The provision of respite care for
this group of children varies greatly across the country. Resulting
in that many families receive an inequitable service and this
continues to be an area of concern for all families.
Respite care is also provided by
children's hospice, but again this is a limited resource that
receives no statutory funding, but that often provides an invaluable
lifeline for families caring for a child with a life-limiting
illness.
With ever improving technology and
medical care, the care of children with degenerative life-threatening/life-limiting
illnesses is now a growing challenge as many of this group are
now surviving into young adulthood.
Caring for this group of young people
is particularly challenging as they survive into adulthood, as
a deterioration in their condition will mean an increase in their
nursing needs, respite and home care requirements. Adult hospices
are not equipped to meet this demand and many children's hospices
have tried to respond to the needs of this group.

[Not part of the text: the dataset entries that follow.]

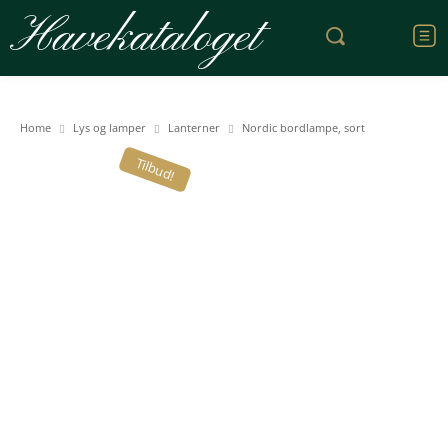
Havekataloget
Home
Lys og lamper
Lanterner
Nordic bordlampe, sort
Tilbud!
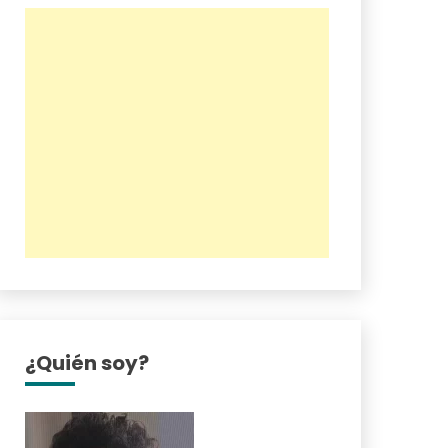
¿Quién soy?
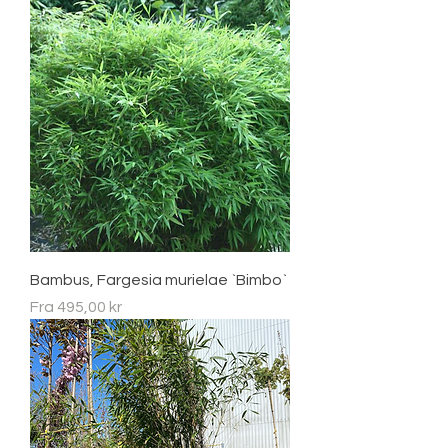
Bambus, Fargesia murielae `Bimbo`
Salgspris
Fra
495,00 kr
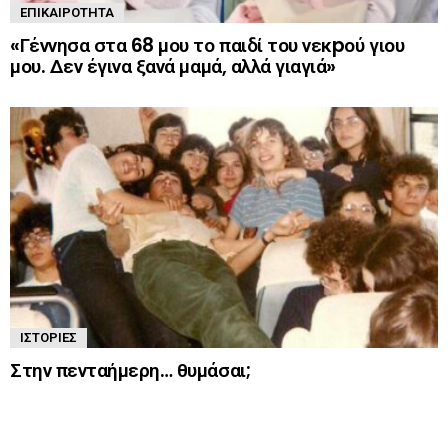
ΕΠΙΚΑΙΡΌΤΗΤΑ
«Γέννησα στα 68 μου το παιδί του νεκpού γιου
μου. Δεν έγινα ξανά μαμά, αλλά γιαγιά»
ΙΣΤΟΡΊΕΣ
Στην πενταήμερη… θυμάσαι;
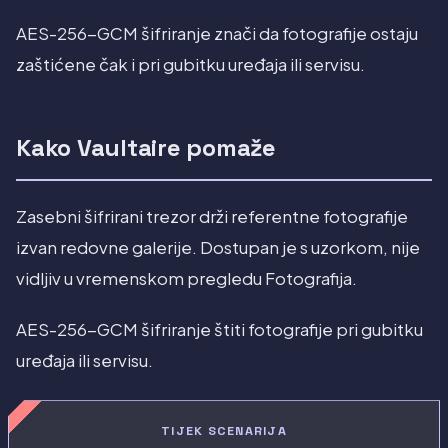
AES-256-GCM šifriranje znači da fotografije ostaju
zaštićene čak i pri gubitku uređaja ili servisu.
Kako Vaultaire pomaže
Zasebni šifrirani trezor drži referentne fotografije
izvan redovne galerije. Dostupan je s uzorkom, nije
vidljiv u vremenskom pregledu Fotografija.
AES-256-GCM šifriranje štiti fotografije pri gubitku
uređaja ili servisu.
TIJEK SCENARIJA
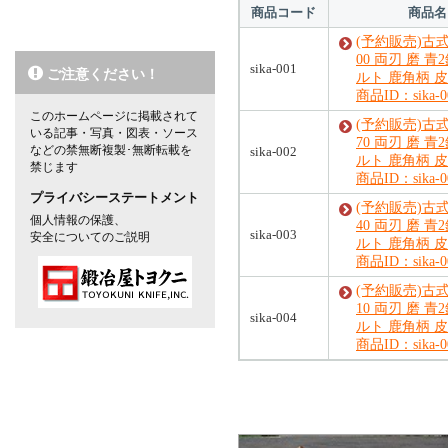
商品コード
商品名
(予約販売)古
00 両刃 磨 青
sika-001
ご注意ください！
ルト 鹿角柄 
商品ID：sika-0
このホームページに掲載されて
(予約販売)古
いる記事・写真・図表・ソース
70 両刃 磨 青
などの禁無断複製･無断転載を
sika-002
ルト 鹿角柄 
禁じます
商品ID：sika-0
プライバシーステートメント
(予約販売)古
個人情報の保護、
40 両刃 磨 青
sika-003
安全についてのご説明
ルト 鹿角柄 
商品ID：sika-0
(予約販売)古
10 両刃 磨 青
sika-004
ルト 鹿角柄 
商品ID：sika-0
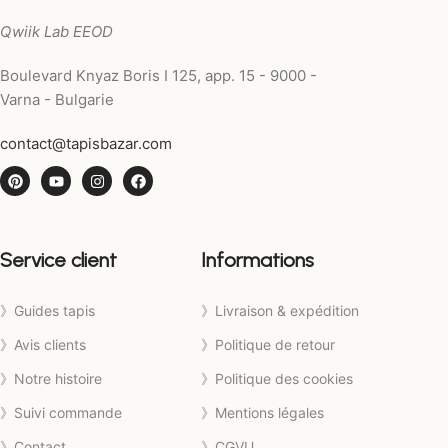
Qwiik Lab EEOD
Boulevard Knyaz Boris I 125, app. 15 - 9000 -
Varna - Bulgarie
contact@tapisbazar.com
Service client
Informations
》Guides tapis
》Livraison & expédition
》Avis clients
》Politique de retour
》Notre histoire
》Politique des cookies
》Suivi commande
》Mentions légales
》Contact
》CGVU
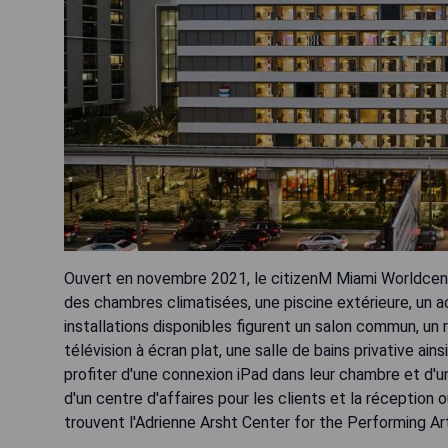
Ouvert en novembre 2021, le citizenM Miami Worldcent
des chambres climatisées, une piscine extérieure, un a
installations disponibles figurent un salon commun, u
télévision à écran plat, une salle de bains privative ain
profiter d'une connexion iPad dans leur chambre et d'u
d'un centre d'affaires pour les clients et la réception
trouvent l'Adrienne Arsht Center for the Performing Ar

The challenge of transitional care
is paramount in terms of who cares for this group of young adults,
many are still cared for by paediatricians because no specific
adult service has been identified for them.
For the young person with cancer,
choice in the place of care for treatment and palliative care
is far from clear and is one of the issues to be addressed by
the NICE Guidance Development Group for this specialty.
2. Funding
This is one of the major difficulties for children's
palliative care in that it is not a high profile specialty with
distinct separate funding, it has in the majority of cases been
excluded from accessing recent government funding for palliative
care, which was specifically designated for adult palliative care.
Many of the nursing and other professional
and voluntary agency posts in this specialty are or have initially
been funded by charitable organisations, such as Macmillan Cancer
Relief, the New Opportunities Fund, the Diana Fund. The challenge
posed by this fact is that without this source of funding many
of these posts would not exist and the service provision for this
vulnerable group of children would be even more fragmented and
inequitable.
The majority of Children's Hospices
are dependent on charitable funds, with little or no central funding.
3. Workforce issues
Across the country there is a paucity
of specific education and training for this specialty, particularly
for nurses.
There is no national strategy or
coordination for multi-professional education and training.
Workforce development funding for
education and training not specifically identified.
Palliative care for children and
young adults was not incorporated in the national District Nurse
Palliative Care education programme.